Sharp 85-Inch TV Unveiled at CES 2014

    January 7, 2014
    Brian Powell
    Comments are off for this post.

Early reports from CES 2014 showed that this year might be the year of the humongously-big TV, with Samsung and Vizio both unveiling TV’s topping the 100-inch milestone. Of course, both TV’s feature the newest 4k technology, allowing one to view TV as one has never viewed it before.

That was until Sharp revealed their designs for an 85-inch, 8k television during their CES press conference. This is not the first time Sharp has unveiled an 85-inch 8k television, doing so during last year’s CES. The difference this year, however, is that the model is now less of a prototype / more of a reality, and it offers glasses-free, 3D viewing.

Sharp produced the 85-inch TV alongside Phillips and Dolby.
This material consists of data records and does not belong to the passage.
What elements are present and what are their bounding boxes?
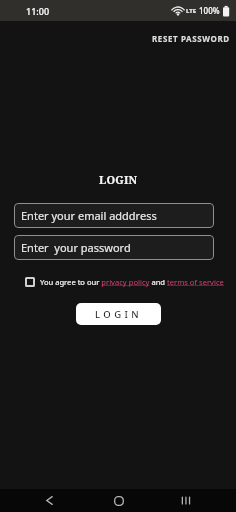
- staticText: Enter your password: [21, 240, 131, 255]
- button[interactable]: LOGIN: [76, 303, 161, 325]
- staticText: 11:00: [26, 5, 50, 17]
- button[interactable]: [112, 494, 125, 507]
- button[interactable]: RESET PASSWORD: [152, 33, 230, 44]
- staticText: 100%: [199, 5, 220, 16]
- staticText: Enter your email adddress: [21, 208, 157, 223]
- staticText: LTE: [186, 7, 197, 15]
- staticText: You agree to our privacy policy and term…: [40, 277, 224, 287]
- button[interactable]: You agree to our privacy policy and term…: [25, 277, 224, 287]
- button[interactable]: Enter your email adddress: [14, 203, 214, 228]
- staticText: LOGIN: [99, 172, 138, 187]
- button[interactable]: [43, 494, 56, 507]
- staticText: RESET PASSWORD: [152, 33, 230, 44]
- button[interactable]: [179, 494, 192, 507]
- button[interactable]: Enter your password: [14, 235, 214, 260]
- staticText: LOGIN: [95, 308, 142, 321]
The 8k rating for the TV means that it will be able to handle resolutions measuring 7680 x 4320, which is 16 times more than current, standard HD TV’s. (1080p resolutions being 1920 x 1080.)

That being said, the 85-inch 8k offering from Sharp may be stretching a bit beyond current technological carrying capacity. Much debate has been raised over the past few years concerning whether or not the eye can discern the differences between ultra-high resolutions. Most television producers are currently focusing on furthering the development of 4k resolution televisions (3840 x 2160), a viewing quality which already faces difficulties due to the lack of channel support (due to inadequate technology) from satellite or cable companies.
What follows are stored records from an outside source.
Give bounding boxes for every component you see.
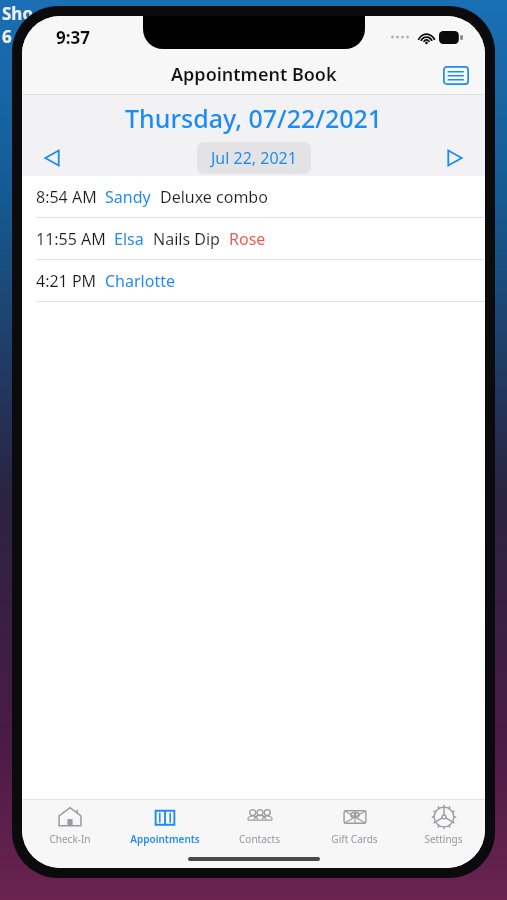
staticText: Charlotte xyxy=(105,270,175,292)
staticText: 4:21 PM xyxy=(36,270,97,292)
staticText: Jul 22, 2021 xyxy=(211,147,297,169)
staticText: Sandy xyxy=(105,186,151,208)
staticText: 8:54 AM xyxy=(36,186,97,208)
button[interactable]: Gift Cards xyxy=(307,804,402,846)
staticText: Settings xyxy=(424,832,463,846)
staticText: 9:37 xyxy=(56,26,90,49)
staticText: Gift Cards xyxy=(331,832,378,846)
button[interactable]: Appointments xyxy=(117,804,212,846)
button[interactable]: Contacts xyxy=(212,804,307,846)
button[interactable]: Settings xyxy=(402,804,485,846)
staticText: 11:55 AM xyxy=(36,228,106,250)
staticText: Sho xyxy=(2,2,34,25)
button[interactable]: Next day xyxy=(433,142,477,174)
button[interactable]: Previous day xyxy=(30,142,74,174)
staticText: Thursday, 07/22/2021 xyxy=(125,101,383,135)
button[interactable]: Jul 22, 2021 xyxy=(197,142,311,174)
staticText: Appointment Book xyxy=(171,62,337,87)
button[interactable]: 4:21 PM xyxy=(22,260,485,301)
button[interactable]: List view xyxy=(439,62,473,88)
button[interactable]: 8:54 AM xyxy=(22,176,485,217)
button[interactable]: Check-In xyxy=(22,804,117,846)
staticText: 6 xyxy=(2,25,12,48)
staticText: Elsa xyxy=(114,228,144,250)
staticText: Check-In xyxy=(49,832,91,846)
staticText: Deluxe combo xyxy=(160,186,268,208)
staticText: Contacts xyxy=(239,832,280,846)
staticText: Nails Dip xyxy=(153,228,220,250)
button[interactable]: 11:55 AM xyxy=(22,218,485,259)
staticText: Appointments xyxy=(130,832,200,846)
staticText: Rose xyxy=(229,228,266,250)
As it currently stands, most experts agree that one could only notice the increase in viewing quality with an 8k TV if one views it at uncomfortably close distances. If that is the case, the one positive aspect of this offering from Sharp would be the glasses-free (autostereoscopic) 3D viewing capabilities.
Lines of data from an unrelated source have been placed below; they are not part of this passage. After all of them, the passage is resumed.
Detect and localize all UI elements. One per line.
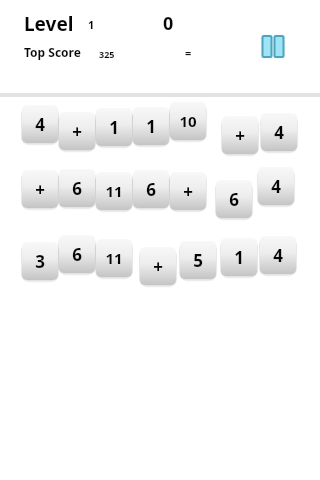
staticText: + — [153, 255, 163, 278]
staticText: + — [72, 120, 82, 143]
staticText: Top Score — [24, 44, 81, 60]
button[interactable]: 1 — [133, 107, 169, 145]
button[interactable]: 1 — [96, 108, 132, 146]
button[interactable]: 4 — [260, 236, 296, 274]
staticText: 4 — [273, 244, 283, 267]
button[interactable]: + — [59, 112, 95, 150]
staticText: 11 — [105, 181, 123, 201]
button[interactable]: + — [140, 247, 176, 285]
staticText: 6 — [229, 188, 239, 211]
staticText: Level — [24, 11, 74, 37]
button[interactable]: + — [170, 172, 206, 210]
staticText: + — [183, 180, 193, 203]
staticText: 1 — [234, 246, 244, 269]
staticText: 6 — [72, 243, 82, 266]
button[interactable]: 4 — [261, 113, 297, 151]
staticText: 11 — [105, 248, 123, 268]
button[interactable]: 4 — [258, 167, 294, 205]
staticText: 5 — [193, 249, 203, 272]
button[interactable]: 4 — [22, 105, 58, 143]
button[interactable]: + — [222, 116, 258, 154]
button[interactable]: + — [22, 170, 58, 208]
staticText: + — [35, 178, 45, 201]
staticText: 1 — [88, 17, 95, 32]
button[interactable]: 6 — [216, 180, 252, 218]
staticText: 325 — [99, 48, 115, 60]
staticText: 4 — [35, 113, 45, 136]
staticText: = — [185, 45, 192, 60]
staticText: 1 — [109, 116, 119, 139]
staticText: 10 — [179, 111, 197, 131]
button[interactable]: Pause — [258, 33, 288, 60]
button[interactable]: 11 — [96, 239, 132, 277]
button[interactable]: 6 — [59, 169, 95, 207]
button[interactable]: 5 — [180, 241, 216, 279]
staticText: 0 — [163, 11, 174, 36]
staticText: 1 — [146, 115, 156, 138]
staticText: 6 — [72, 177, 82, 200]
staticText: 4 — [271, 175, 281, 198]
button[interactable]: 6 — [59, 235, 95, 273]
button[interactable]: 1 — [221, 238, 257, 276]
staticText: 6 — [146, 178, 156, 201]
button[interactable]: 10 — [170, 102, 206, 140]
button[interactable]: 3 — [22, 242, 58, 280]
button[interactable]: 6 — [133, 170, 169, 208]
button[interactable]: 11 — [96, 172, 132, 210]
staticText: + — [235, 124, 245, 147]
staticText: 3 — [35, 250, 45, 273]
staticText: 4 — [274, 121, 284, 144]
Fortunately for Sharp, the company has not placed all of its eggs into one basket. During CES 2014, the company also unveiled new products in its Aquos line, the most impressive of which being the Aquos Quattron Plus, a television offering 10 million more subpixels than standard HD televisions. These extra subpixels places the Aquos Quattron Plus at the level between standard HD and 4k, making it a viable viewing option for those with less-deep pockets and being more compatible with current cable and satellite provider technologies.

Sharp Quattron Plus

Images via YouTube

  • http://www.bestworkathomebusiness.info Lee LaCasse

    I was looking at a 60″ might have to change my mind.
    If I can afford it ???

  • James

    Sony has an 84 inch 4K HDTV for only $25,000.

    • Rodrian Roadeye

      I’ll wait until Vizio puts a cheaper one out. lol

  • edward

    sTORY LACKS ONE MAJOR PART……cost????????????????????????

    • Mr Reason

      If you’re going to write in all caps you don’t have to capitalize the first letter. It looks odd when you have a lower case first letter then the rest are caps.

  • Ron

    I think I will wait for the 100″ and pass on this one.

  • http://yahoo Kurt

    Sharp stinks

  • http://yahoo Al Taylor

    I hope there is a practical and economical way to redo and upgrade older movies to at least approach upcoming standards. Otherwise this technology is of far less value to me and would not be something I would necessarily choose to spend many thousands of dollars for. I may change my mind once I get a feel for just how good 4k is, but new technology that excludes enjoyment of yesterday’s best movies is a virtual show-stopper for me.

  • tony

    My friends Vizio 7o” tV looks great from 10 ft away without HDTV even hooked up anymore at 240hz…on Directv Satellite. I asked him whther he was going to get HDTV he says why? So I can make Directv richer… they now want to charge a premium tax of 20 per month just for HD service and 10 a month for an HD DVR as well. He says he would rather do streaming video to his TV or IPAD for only 7.99 a month and he is ready to jettison DTV..

  • http://att.net mike

    I don’t need a 7 foot TV. You could get whiplash trying to watch a tv that big. Enough already.

  • http://none@none.com joe

    The bigger the better. Think about a movie theater. Best seat is when your eyes stay within the screen. Think about the ratio of your seat and screen inside a theater. That’s what is ideal at home.

    I just called amazon to return my Vizio 70″. I was very unhappy with this TV. I bought the 120hz model. Big mistake. So now I’m back in the market.